Page-level text extractions:
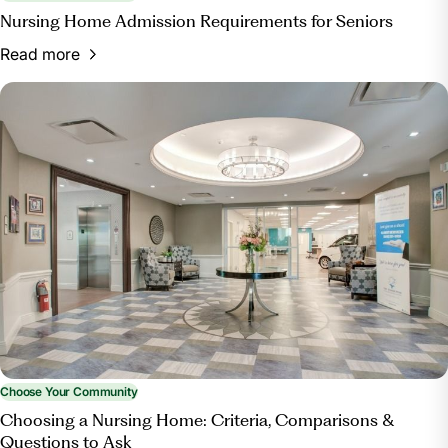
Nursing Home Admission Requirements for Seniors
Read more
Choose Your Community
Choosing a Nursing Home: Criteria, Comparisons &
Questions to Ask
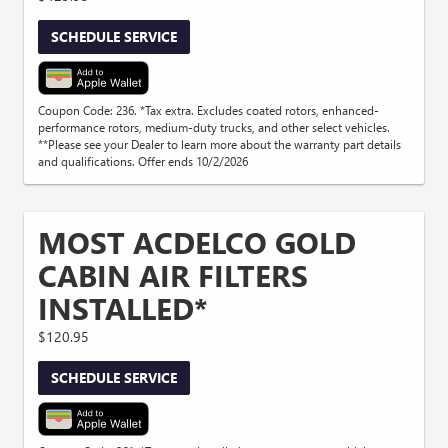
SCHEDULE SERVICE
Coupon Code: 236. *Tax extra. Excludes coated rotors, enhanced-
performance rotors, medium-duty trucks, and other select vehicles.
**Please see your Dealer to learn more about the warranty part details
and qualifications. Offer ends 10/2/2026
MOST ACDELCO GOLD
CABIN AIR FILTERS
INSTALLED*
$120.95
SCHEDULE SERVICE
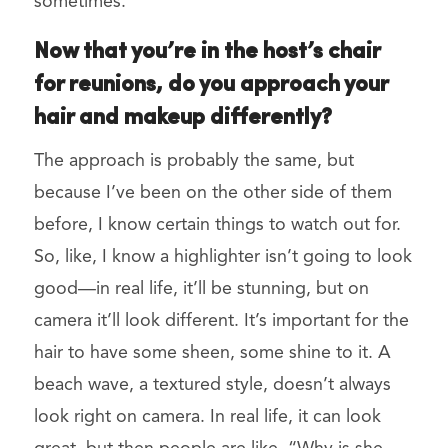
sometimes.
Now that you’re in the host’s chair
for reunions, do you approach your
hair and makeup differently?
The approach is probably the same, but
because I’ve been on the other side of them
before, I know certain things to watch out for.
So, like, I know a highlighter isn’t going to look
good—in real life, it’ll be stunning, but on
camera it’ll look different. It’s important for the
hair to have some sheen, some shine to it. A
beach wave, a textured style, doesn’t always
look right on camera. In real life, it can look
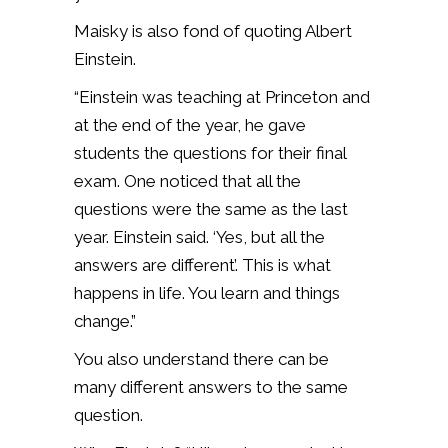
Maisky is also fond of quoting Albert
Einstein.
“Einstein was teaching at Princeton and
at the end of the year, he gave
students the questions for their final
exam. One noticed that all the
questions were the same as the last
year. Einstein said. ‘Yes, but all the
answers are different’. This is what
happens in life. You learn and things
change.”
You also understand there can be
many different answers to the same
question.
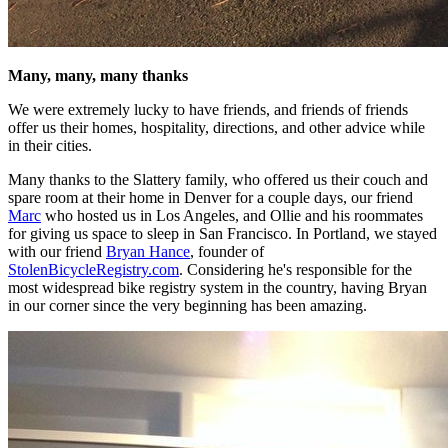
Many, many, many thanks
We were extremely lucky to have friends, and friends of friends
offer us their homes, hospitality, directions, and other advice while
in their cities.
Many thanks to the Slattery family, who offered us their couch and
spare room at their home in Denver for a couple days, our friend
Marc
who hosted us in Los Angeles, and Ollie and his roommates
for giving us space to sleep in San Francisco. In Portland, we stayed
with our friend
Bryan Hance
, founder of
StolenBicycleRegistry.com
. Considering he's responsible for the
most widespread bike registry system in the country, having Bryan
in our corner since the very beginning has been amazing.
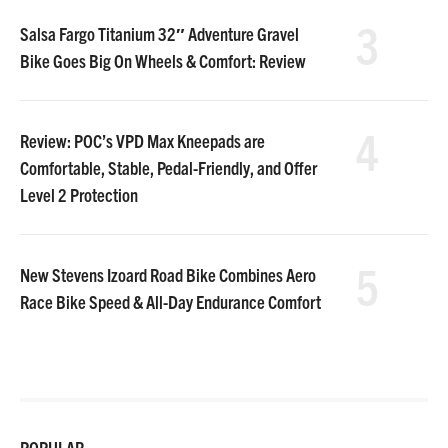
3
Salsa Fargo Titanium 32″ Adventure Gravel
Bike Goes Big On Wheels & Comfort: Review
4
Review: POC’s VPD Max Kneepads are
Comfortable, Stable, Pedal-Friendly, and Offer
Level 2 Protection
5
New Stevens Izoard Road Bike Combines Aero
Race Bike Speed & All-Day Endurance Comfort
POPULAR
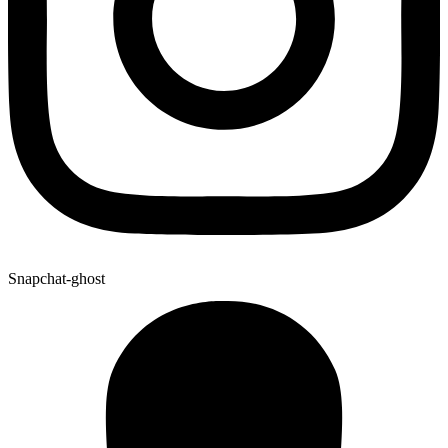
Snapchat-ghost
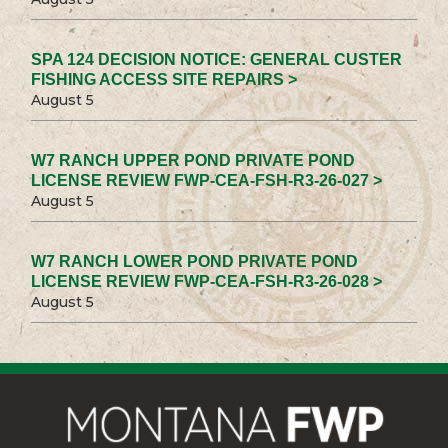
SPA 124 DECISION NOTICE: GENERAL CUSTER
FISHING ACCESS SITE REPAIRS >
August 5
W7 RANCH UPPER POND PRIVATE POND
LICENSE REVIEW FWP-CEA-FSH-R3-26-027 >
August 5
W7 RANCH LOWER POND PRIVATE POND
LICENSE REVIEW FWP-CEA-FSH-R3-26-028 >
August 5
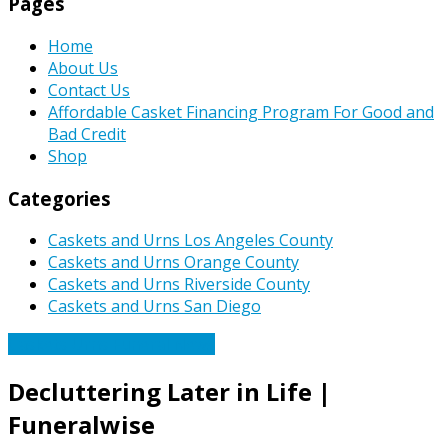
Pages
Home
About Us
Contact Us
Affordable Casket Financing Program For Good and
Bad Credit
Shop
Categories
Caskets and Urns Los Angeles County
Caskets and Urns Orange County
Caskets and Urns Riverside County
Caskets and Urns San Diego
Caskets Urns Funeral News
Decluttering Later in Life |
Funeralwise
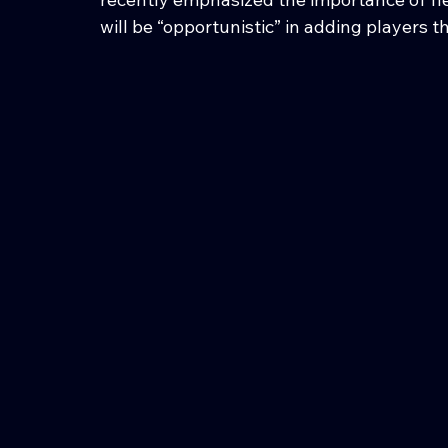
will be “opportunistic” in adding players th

...

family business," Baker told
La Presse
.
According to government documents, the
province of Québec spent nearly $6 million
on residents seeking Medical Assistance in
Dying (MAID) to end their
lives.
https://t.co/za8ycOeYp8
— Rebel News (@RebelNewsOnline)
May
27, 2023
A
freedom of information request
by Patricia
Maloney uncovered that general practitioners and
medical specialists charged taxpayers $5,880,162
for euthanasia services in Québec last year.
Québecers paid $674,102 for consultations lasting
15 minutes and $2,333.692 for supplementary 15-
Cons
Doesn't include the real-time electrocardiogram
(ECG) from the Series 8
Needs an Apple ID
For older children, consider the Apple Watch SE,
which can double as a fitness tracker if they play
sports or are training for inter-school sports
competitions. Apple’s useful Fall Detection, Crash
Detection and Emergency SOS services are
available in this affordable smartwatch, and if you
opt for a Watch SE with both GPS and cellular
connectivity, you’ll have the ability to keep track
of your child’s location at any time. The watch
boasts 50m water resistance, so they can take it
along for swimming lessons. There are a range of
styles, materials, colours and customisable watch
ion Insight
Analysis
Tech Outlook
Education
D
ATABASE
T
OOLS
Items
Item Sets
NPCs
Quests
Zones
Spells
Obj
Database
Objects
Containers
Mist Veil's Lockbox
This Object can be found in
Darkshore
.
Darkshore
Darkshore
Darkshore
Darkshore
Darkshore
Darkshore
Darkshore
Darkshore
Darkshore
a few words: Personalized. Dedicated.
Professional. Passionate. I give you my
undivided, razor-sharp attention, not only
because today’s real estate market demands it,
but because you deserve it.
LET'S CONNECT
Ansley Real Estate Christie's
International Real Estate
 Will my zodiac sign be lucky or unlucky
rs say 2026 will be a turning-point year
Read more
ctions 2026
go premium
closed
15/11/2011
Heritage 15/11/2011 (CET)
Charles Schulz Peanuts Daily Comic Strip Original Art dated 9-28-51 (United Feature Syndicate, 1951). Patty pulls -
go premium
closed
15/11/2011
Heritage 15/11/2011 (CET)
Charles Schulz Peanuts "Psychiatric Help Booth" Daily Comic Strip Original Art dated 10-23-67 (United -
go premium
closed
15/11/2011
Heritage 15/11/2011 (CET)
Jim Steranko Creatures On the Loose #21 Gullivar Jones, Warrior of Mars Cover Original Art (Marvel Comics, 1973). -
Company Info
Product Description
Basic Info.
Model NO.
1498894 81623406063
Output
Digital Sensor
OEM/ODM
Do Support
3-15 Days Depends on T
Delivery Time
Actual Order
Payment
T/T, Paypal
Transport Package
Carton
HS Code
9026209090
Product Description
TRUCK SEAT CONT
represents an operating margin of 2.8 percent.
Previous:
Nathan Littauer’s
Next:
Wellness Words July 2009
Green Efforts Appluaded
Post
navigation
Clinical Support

==

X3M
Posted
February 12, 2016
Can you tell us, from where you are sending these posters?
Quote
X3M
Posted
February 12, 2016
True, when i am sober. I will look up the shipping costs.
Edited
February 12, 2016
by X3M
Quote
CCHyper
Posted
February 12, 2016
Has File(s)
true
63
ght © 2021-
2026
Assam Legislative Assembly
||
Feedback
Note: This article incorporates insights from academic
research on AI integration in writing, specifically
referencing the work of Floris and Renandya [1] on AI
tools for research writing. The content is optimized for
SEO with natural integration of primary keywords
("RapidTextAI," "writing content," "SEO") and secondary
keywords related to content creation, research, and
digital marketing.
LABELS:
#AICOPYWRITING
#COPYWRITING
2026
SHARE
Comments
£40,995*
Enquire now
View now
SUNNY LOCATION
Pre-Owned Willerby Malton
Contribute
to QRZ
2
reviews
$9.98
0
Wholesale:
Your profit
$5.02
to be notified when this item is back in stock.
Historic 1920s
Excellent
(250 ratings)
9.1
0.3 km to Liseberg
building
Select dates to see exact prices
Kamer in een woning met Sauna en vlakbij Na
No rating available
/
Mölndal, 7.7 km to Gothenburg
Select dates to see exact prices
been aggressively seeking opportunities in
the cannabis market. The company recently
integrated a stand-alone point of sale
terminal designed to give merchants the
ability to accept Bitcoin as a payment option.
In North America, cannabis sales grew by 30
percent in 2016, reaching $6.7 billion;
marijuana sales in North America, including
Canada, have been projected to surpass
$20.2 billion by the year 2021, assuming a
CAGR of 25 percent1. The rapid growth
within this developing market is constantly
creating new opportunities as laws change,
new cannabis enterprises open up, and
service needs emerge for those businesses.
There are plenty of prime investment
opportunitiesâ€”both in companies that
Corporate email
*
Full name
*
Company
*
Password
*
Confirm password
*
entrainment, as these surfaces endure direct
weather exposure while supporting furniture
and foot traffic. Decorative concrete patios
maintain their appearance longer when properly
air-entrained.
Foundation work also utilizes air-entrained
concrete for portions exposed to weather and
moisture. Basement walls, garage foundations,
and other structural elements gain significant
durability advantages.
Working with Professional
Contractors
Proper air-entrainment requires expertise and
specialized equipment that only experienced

Task objective: Nothing but a number, please, for how many lines of the data hold "Detection".

Result of this task: 2